The 2020’s have certainly commenced on a turbulent note for ad tech, with Google starting a countdown to the end of browser support for the third-party cookie, mingling with long-blowing headwinds surrounding transparency. In this exclusive article for ExchangeWire, Barry Adams (pictured below), general manager, BidSwitch, discusses what the industry can do to best address these challenges and promote healthy growth for all players.
There’s no shortage of content or opinion about the major themes that will dominate our industry in 2020. Most of it sounds fairly ominous: the tightening of consumer privacy regulations (and the fines that ensue), continued (or accelerated) concentration of spend into walled gardens, ongoing consolidation, and the death of the cookie, just to name a few.
Many of these trends are interrelated and even symbiotic: as privacy regulations tighten, risk-averse advertisers will start to divert even more of their ad spend to walled gardens (who have direct access to user data and consent), which in turn will speed up consolidation among those who don’t.
No matter where you sit in the ecosystem, one or more of these trends will have some impact on your business in 2020. But what will be the cumulative effect of these dynamics when compounded, an especially critical question for independent ad tech players who make up what’s been termed ‘the twenty percenters’?
Included here is an outline of some of the challenges those of us in this category face and some prescriptions for meeting those challenges in 2020 and beyond.
1. Operate lean
As advertisers and publishers continue their push to get closer together, and as supply chain transparency increases, margin pressure on intermediaries will intensify. Ecosystem participants, ranging from SSPs to DSPs and most vendors in between, will need to operate at scale on lower margins than many have been used to. Moving from a double digit to a single digit fee structure will require a deep reconsideration and re-working of cost and service models.
2. Pursue alternatives to the cookie
For years, the death of the cookie was treated much like Y2K among insiders: smoke with no fire. But, with ITP from Apple’s Safari already restricting user tracking and creating a huge blind spot for programmatic trading, Google sparked the flames, following its SameSite enforcement announcement with the news that it would kill off Chrome’s cookie altogether within two years. There is no shortage of commentary on the topic, but general consensus is that ad budgets will shift to more targetable environments, such as in-app, and more privacy-safe targeting instruments, like contextual, with all of these approaches evaluated and pursued aggressively. Most independents are particularly vulnerable to these changes and therefore under additional pressure to adapt.
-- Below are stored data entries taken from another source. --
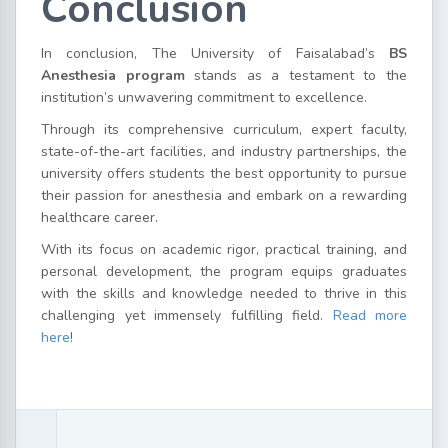
Conclusion
In conclusion, The University of Faisalabad’s
BS
Anesthesia program
stands as a testament to the
institution’s unwavering commitment to excellence.
Through its comprehensive curriculum, expert faculty,
state-of-the-art facilities, and industry partnerships, the
university offers students the best opportunity to pursue
their passion for anesthesia and embark on a rewarding
healthcare career.
With its focus on academic rigor, practical training, and
personal development, the program equips graduates
with the skills and knowledge needed to thrive in this
challenging yet immensely fulfilling field.
Read more
here
!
3. Embed with the key players
Barring a major anti-trust event, Google, Facebook and Amazon will continue to gain market share and the telcos and a handful of other scaled players will grow or hold their own. If you haven’t already, secure and bolster your relationships and integrations with these large platforms by clearly differentiating the value you bring to them, and very importantly, to their clients.
4. Widen your network
We’re seeing a blurring of traditional relationships in the supply chain today: SSPs are bypassing DSPs to cut deals directly with agencies; some DSPs are integrating directly with publishers and bypassing SSPs, and, in general, there is a scramble to avoid disintermediation and secure relationships with principals by any means possible. Consider ways in which your own business can engage with and create value for a new client constituency to protect yourself from being disintermediated and to potentially create new revenue streams and strengthen relations with upstream budget holders.
5. Embrace transparency
Trust, long eroded with advertisers, agencies and publishers, must be restored for money to continue flowing to independents, many of whom contribute tremendous value to the ecosystem. Initiatives supported by the IAB including ads.txt, app-ads.txt, sellers.json, and Supply Object, are some of the more prominent initiatives aimed at doing just that by establishing new norms of transparency by which all vendors should abide. Some in the industry are self-enforcing new guidelines and principles for transparent trading, as is the case with the recent Source initiative being spearheaded by MediaMath. The details of fees and how and where they are applied should be fully disclosed wherever possible, and independent ad tech players shouldn’t resist this trend. If you truly create value, there’s a place for you in the supply chain.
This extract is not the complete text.